Alix'in uzattığı kağıdı alıp pencere kenarına geçtim. Nedense biraz uzakta okumak istemiştim. Kraliçe beni yarın saraya davet etmiş, görüşmek istiyormuş.
"Neden?"dedi kızım gözlerini kocaman açıp "Yani sen sarayda pek bulunmazsın. Kraliçemizle yakın da sayılmazsın..."
"Haklısın."diye iç çektim. "Ben de anlamadım, yarın gidince öğreneceğim."
Elbette tahminim var hatta neredeyse eminim ama kızıma bunu söyleyemezdim ya. Philipe'ye baktım, o da benim gibi düşünüyordu.
Carmen Amabella'yı görmeye gidince sabahki tatsız konu hakkında konuşabildik.
"Sarayda dedikodu o kadar ilerledi mi?"diye mırıldandım.
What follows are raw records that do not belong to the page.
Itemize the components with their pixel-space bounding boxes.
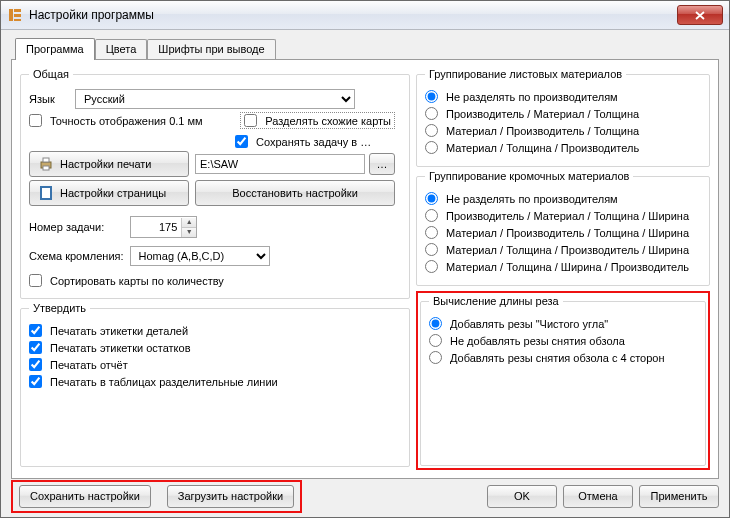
svg-rect-3 [14,19,21,21]
cut-opt-1[interactable]: Добавлять резы "Чистого угла" [429,317,608,330]
save-task-checkbox[interactable] [235,135,248,148]
edge-opt-4[interactable]: Материал / Толщина / Производитель / Шир… [425,243,689,256]
edge-opt-2[interactable]: Производитель / Материал / Толщина / Шир… [425,209,689,222]
ok-button[interactable]: OK [487,485,557,508]
svg-rect-5 [43,158,49,162]
spin-up[interactable]: ▲ [181,218,196,228]
save-task-checkbox-label[interactable]: Сохранять задачу в … [235,135,395,148]
svg-rect-2 [14,14,21,17]
group-sheet-grouping: Группирование листовых материалов Не раз… [416,68,710,167]
group-confirm: Утвердить Печатать этикетки деталей Печа… [20,302,410,467]
browse-path-button[interactable]: … [369,153,395,175]
edge-scheme-label: Схема кромления: [29,250,124,262]
svg-rect-7 [41,187,51,199]
print-settings-button[interactable]: Настройки печати [29,151,189,177]
highlight-cut-length: Вычисление длины реза Добавлять резы "Чи… [416,291,710,470]
cancel-button[interactable]: Отмена [563,485,633,508]
window-title: Настройки программы [29,8,677,22]
print-report[interactable]: Печатать отчёт [29,358,128,371]
load-settings-button[interactable]: Загрузить настройки [167,485,294,508]
printer-icon [38,156,54,172]
print-part-labels[interactable]: Печатать этикетки деталей [29,324,188,337]
task-number-spinner[interactable]: ▲ ▼ [130,216,197,238]
svg-rect-1 [14,9,21,12]
edge-opt-1[interactable]: Не разделять по производителям [425,192,618,205]
group-edge-grouping-legend: Группирование кромочных материалов [425,170,633,182]
tab-panel-program: Общая Язык Русский Точность отображения … [11,59,719,479]
group-general-legend: Общая [29,68,73,80]
group-cut-length-legend: Вычисление длины реза [429,295,563,307]
sort-maps-checkbox[interactable] [29,274,42,287]
language-label: Язык [29,93,69,105]
highlight-save-load: Сохранить настройки Загрузить настройки [11,480,302,513]
close-icon [695,11,705,20]
sheet-opt-1[interactable]: Не разделять по производителям [425,90,618,103]
precision-checkbox[interactable] [29,114,42,127]
task-number-label: Номер задачи: [29,221,104,233]
split-maps-checkbox[interactable] [244,114,257,127]
group-sheet-grouping-legend: Группирование листовых материалов [425,68,626,80]
tab-fonts[interactable]: Шрифты при выводе [147,39,275,59]
split-maps-checkbox-label[interactable]: Разделять схожие карты [240,112,395,129]
edge-opt-5[interactable]: Материал / Толщина / Ширина / Производит… [425,260,689,273]
tab-program[interactable]: Программа [15,38,95,60]
task-number-input[interactable] [131,217,181,237]
bottom-bar: Сохранить настройки Загрузить настройки … [11,483,719,509]
group-edge-grouping: Группирование кромочных материалов Не ра… [416,170,710,286]
svg-rect-0 [9,9,13,21]
save-settings-button[interactable]: Сохранить настройки [19,485,151,508]
settings-dialog: Настройки программы Программа Цвета Шриф… [0,0,730,518]
sort-maps-checkbox-label[interactable]: Сортировать карты по количеству [29,274,224,287]
language-select[interactable]: Русский [75,89,355,109]
svg-rect-6 [43,166,49,170]
sheet-opt-4[interactable]: Материал / Толщина / Производитель [425,141,639,154]
edge-opt-3[interactable]: Материал / Производитель / Толщина / Шир… [425,226,689,239]
sheet-opt-3[interactable]: Материал / Производитель / Толщина [425,124,639,137]
cut-opt-2[interactable]: Не добавлять резы снятия обзола [429,334,625,347]
sheet-opt-2[interactable]: Производитель / Материал / Толщина [425,107,639,120]
close-button[interactable] [677,5,723,25]
restore-settings-button[interactable]: Восстановить настройки [195,180,395,206]
edge-scheme-select[interactable]: Homag (A,B,C,D) [130,246,270,266]
app-icon [7,7,23,23]
page-icon [38,185,54,201]
precision-checkbox-label[interactable]: Точность отображения 0.1 мм [29,114,203,127]
apply-button[interactable]: Применить [639,485,719,508]
group-confirm-legend: Утвердить [29,302,90,314]
save-path-input[interactable] [195,154,365,174]
print-dividers[interactable]: Печатать в таблицах разделительные линии [29,375,278,388]
group-general: Общая Язык Русский Точность отображения … [20,68,410,299]
cut-opt-3[interactable]: Добавлять резы снятия обзола с 4 сторон [429,351,665,364]
page-settings-button[interactable]: Настройки страницы [29,180,189,206]
group-cut-length: Вычисление длины реза Добавлять резы "Чи… [420,295,706,466]
print-offcut-labels[interactable]: Печатать этикетки остатков [29,341,191,354]
title-bar: Настройки программы [1,1,729,30]
spin-down[interactable]: ▼ [181,228,196,237]
tab-colors[interactable]: Цвета [95,39,148,59]
tab-strip: Программа Цвета Шрифты при выводе [11,37,719,59]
"Pek sayılmaz. Mösyö Gio ile uzun zamandır bir arada görülmediniz, çoktan durulmuştu."
"Belki de başka bir şey vardır. Şimdilik canımızı sıkmayalım."
Philipe başıyla beni onaylayıp alnımı öptü.
"Ben keman çaldım, sen de piyano çalacaksın."diye gülümsedi "Evde sadece Carmen piyano çalıyor senini çaldığını uzun zamandır duymadım."
Haklı genelde Carmen çalışırken arada ona yardım ediyorum bir şeyler gösteriyorum ama onun dışında piyanoya ne zamandır elimi sürmedim. Philipe elimden tutup beni piyanonun bulunduğu odaya götürdü.
"Şimdi sizi dinleyebiliriz barones."
Başlangıçta ufak bir tutukluk yaşadım ama bunu ancak ben fark edebilirim, kendime göre biraz tutuktu sadece. Ardından açıldım. Bir iki parça çaldıktan sonra durdum. Philipe yanıma oturmuştu ve çalmam boyunca yüzüme bakmıştı, çalmam bitince hafifçe doğruldu.
"Harika çalıyorsun."
"Sen beni mi izledin yoksa müziğimi dinledin anlamadım."diye takıldım.
"İkisi de. Piyano çaldığında ayrı bir ışığın oluyor."Bana daha da yaklaşıp öpmeye başladı.
"Seni piyano çalarken saatlerce izleyebilirim."
"Benim parmaklarımı düşünen yok tabi" diye gülümsedim.
Ellerimi öpüp gülümsedi.
"Bu güzel ellere zarar gelsin istemem."
Yanağını öpüp ayağa kalktım.
"Chloe'e uğrayacaktım, sen de gelir misin?"
"Olur, ceketimi alıp geleyim."
Chloe'e uğradıktan sonra şehir meydanında dolaşıp eve döndük. Carmen ile de bahçede karşılaştık. O da Amabella'dan yeni geliyormuş.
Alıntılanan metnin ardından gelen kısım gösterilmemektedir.